# **DDoS Generation Validation Dataset**
---

## **Imports and Configuration**
---

In [22]:
import numpy as np
import os
import pandas as pd
import pickle
import tensorflow as tf
import warnings

from itertools import product

from sklearn.ensemble import HistGradientBoostingClassifier, RandomForestClassifier
from sklearn.neighbors import KNeighborsClassifier
from sklearn.preprocessing import LabelEncoder, OneHotEncoder, StandardScaler
from sklearn.tree import DecisionTreeClassifier

from tensorflow.keras.models import model_from_json

In [2]:
# Ignore warnings
warnings.filterwarnings('ignore')

In [3]:
# Data, encoders and normalizer paths
dataset_name = '75-20-05-udplag.syn'

input_path = os.path.join('data/clean', dataset_name)
encoders_path = os.path.join(input_path, 'encoders')
stats_path = os.path.join(input_path, 'stats')
data_path = os.path.join(input_path, 'split-sets-balanced-smote')

# Model paths settings
model_types = ['neural-network', 'random-forest', 'decision-tree', 'knn', 'gradient-boost']
model_paths = [os.path.join('models', model_type) for model_type in model_types]

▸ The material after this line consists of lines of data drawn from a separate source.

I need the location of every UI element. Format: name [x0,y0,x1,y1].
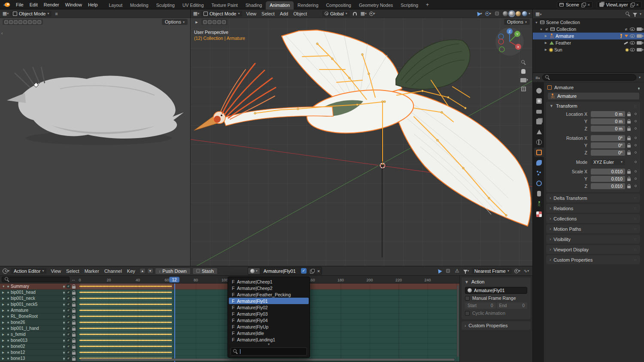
search-icon[interactable] [626,12,630,16]
solid-shading-icon[interactable] [509,11,514,16]
lock-icon[interactable] [627,145,631,148]
properties-tab-data[interactable] [534,199,544,208]
properties-tab-object[interactable] [534,148,544,157]
tab-scripting[interactable]: Scripting [397,1,422,9]
unlink-scene-icon[interactable]: × [587,3,590,7]
expand-arrow-icon[interactable]: ▶ [2,339,6,342]
animate-decorator-icon[interactable] [635,178,637,180]
value-field-mode[interactable]: XYZ Euler▾ [591,159,625,165]
pin-icon[interactable] [63,322,65,323]
expand-arrow-icon[interactable]: ▶ [2,303,6,306]
action-name-field[interactable]: Armature|Fly01 [260,268,299,275]
show-hidden-icon[interactable] [445,268,452,275]
expand-arrow-icon[interactable]: ▼ [539,28,543,31]
action-option-armature-fly01[interactable]: FArmature|Fly01 [229,298,309,304]
channel-rl-boneroot[interactable]: ▶RL_BoneRoot✓ [0,314,77,320]
section-relations[interactable]: ›Relations:: [546,204,640,213]
properties-tab-view-layer[interactable] [534,117,544,126]
lock-icon[interactable] [72,352,76,355]
push-down-button[interactable]: ↓ Push Down [155,268,191,275]
value-field-z[interactable]: 0.010 [591,183,625,189]
left-object-mode-select[interactable]: Object Mode ▾ [10,11,52,17]
tab-rendering[interactable]: Rendering [294,1,322,9]
editor-type-icon[interactable]: ≡▾ [535,75,540,80]
disable-render-camera-icon[interactable] [637,34,642,38]
lock-icon[interactable] [72,286,76,289]
editor-type-icon[interactable]: ▾ [3,268,9,275]
tab-uv-editing[interactable]: UV Editing [179,1,208,9]
animate-decorator-icon[interactable] [635,185,637,187]
tab-animation[interactable]: Animation [266,1,294,9]
channel-bone02[interactable]: ▶bone02✓ [0,344,77,350]
action-option-armature-landing1[interactable]: FArmature|Landing1 [229,336,309,343]
wireframe-shading-icon[interactable] [503,11,508,16]
action-option-armature-flyup[interactable]: FArmature|FlyUp [229,323,309,330]
channel-enable-checkbox[interactable]: ✓ [67,302,70,306]
custom-properties-panel[interactable]: › Custom Properties [462,321,531,330]
rendered-shading-icon[interactable] [522,11,527,16]
toolbar-collapse-icon[interactable]: ‹ [1,31,3,36]
expand-arrow-icon[interactable]: ▶ [2,351,6,354]
properties-tab-particles[interactable] [534,168,544,178]
lock-icon[interactable] [72,316,76,319]
tab-shading[interactable]: Shading [242,1,266,9]
sidebar-action-field[interactable]: Armature|Fly01 [465,287,527,294]
channel-enable-checkbox[interactable]: ✓ [67,356,70,360]
animate-decorator-icon[interactable] [635,144,637,146]
lock-icon[interactable] [72,358,76,361]
outliner-row-scene-collection[interactable]: ▼Scene Collection [533,19,644,26]
expand-arrow-icon[interactable]: ▶ [544,48,548,51]
channel-bone26[interactable]: ▶bone26✓ [0,320,77,326]
outliner-row-sun[interactable]: ▶Sun [533,46,644,53]
action-option-armature-cheep2[interactable]: FArmature|Cheep2 [229,285,309,291]
lock-icon[interactable] [72,292,76,295]
lock-icon[interactable] [72,298,76,301]
channel-enable-checkbox[interactable]: ✓ [67,350,70,354]
disable-render-camera-icon[interactable] [637,27,642,31]
transform-presets-icons[interactable] [3,19,43,25]
hide-viewport-eye-icon[interactable] [630,48,635,51]
filter-chevron-icon[interactable]: ▾ [639,75,641,79]
section-visibility[interactable]: ›Visibility:: [546,235,640,244]
properties-search-input[interactable] [542,74,636,81]
channel-summary[interactable]: ▼Summary✓ [0,284,77,290]
lock-icon[interactable] [72,322,76,325]
animate-decorator-icon[interactable] [635,127,637,130]
channel-bone13[interactable]: ▶bone13✓ [0,356,77,362]
lock-icon[interactable] [72,346,76,349]
channel-enable-checkbox[interactable]: ✓ [67,284,70,288]
remove-viewlayer-icon[interactable]: × [636,3,639,7]
action-option-armature-fly02[interactable]: FArmature|Fly02 [229,304,309,311]
properties-tab-output[interactable] [534,106,544,116]
viewport-scene[interactable] [191,9,532,266]
new-scene-icon[interactable] [581,3,585,7]
stash-button[interactable]: Stash [192,268,218,275]
proportional-editing-icon[interactable]: ▾ [514,268,521,275]
toggle-perspective-icon[interactable] [521,87,526,91]
tab-sculpting[interactable]: Sculpting [152,1,179,9]
channel-bip001-l-hand[interactable]: ▶bip001_l_hand✓ [0,326,77,332]
snap-magnet-icon[interactable] [352,10,358,17]
viewport-menu-select[interactable]: Select [259,11,277,16]
pin-icon[interactable] [63,334,65,335]
add-workspace-button[interactable]: + [423,2,432,8]
animate-decorator-icon[interactable] [635,137,637,139]
layer-prev-button[interactable]: ▴ [140,268,146,274]
vertical-scrollbar[interactable] [457,285,459,357]
pin-icon[interactable] [63,298,65,299]
lock-icon[interactable] [627,128,631,131]
hide-viewport-eye-icon[interactable] [630,27,635,31]
pin-icon[interactable] [63,310,65,311]
hamburger-menu-icon[interactable]: ≡ [53,10,60,17]
channel-enable-checkbox[interactable]: ✓ [67,296,70,300]
expand-arrow-icon[interactable]: ▶ [2,327,6,330]
fake-user-button[interactable]: ✓ [299,267,308,275]
pin-icon[interactable] [63,346,65,347]
start-frame-field[interactable]: Start 0 [465,302,496,309]
section-viewport-display[interactable]: ›Viewport Display:: [546,245,640,254]
value-field-location-x[interactable]: 0 m [591,111,625,117]
new-viewlayer-icon[interactable] [630,3,634,7]
outliner-row-armature[interactable]: ▶Armature [533,33,644,39]
action-option-armature-idle[interactable]: FArmature|Idle [229,330,309,336]
left-options-button[interactable]: Options ▾ [162,19,188,25]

## **Load Validation and Test Datasets**
---

In [4]:
# Load Data
X_val = pd.read_csv(os.path.join(data_path, 'X_val.csv'))
y_val = pd.read_csv(os.path.join(data_path, 'y_val.csv'))
X_test = pd.read_csv(os.path.join(data_path, 'X_test.csv'))
y_test = pd.read_csv(os.path.join(data_path, 'y_test.csv'))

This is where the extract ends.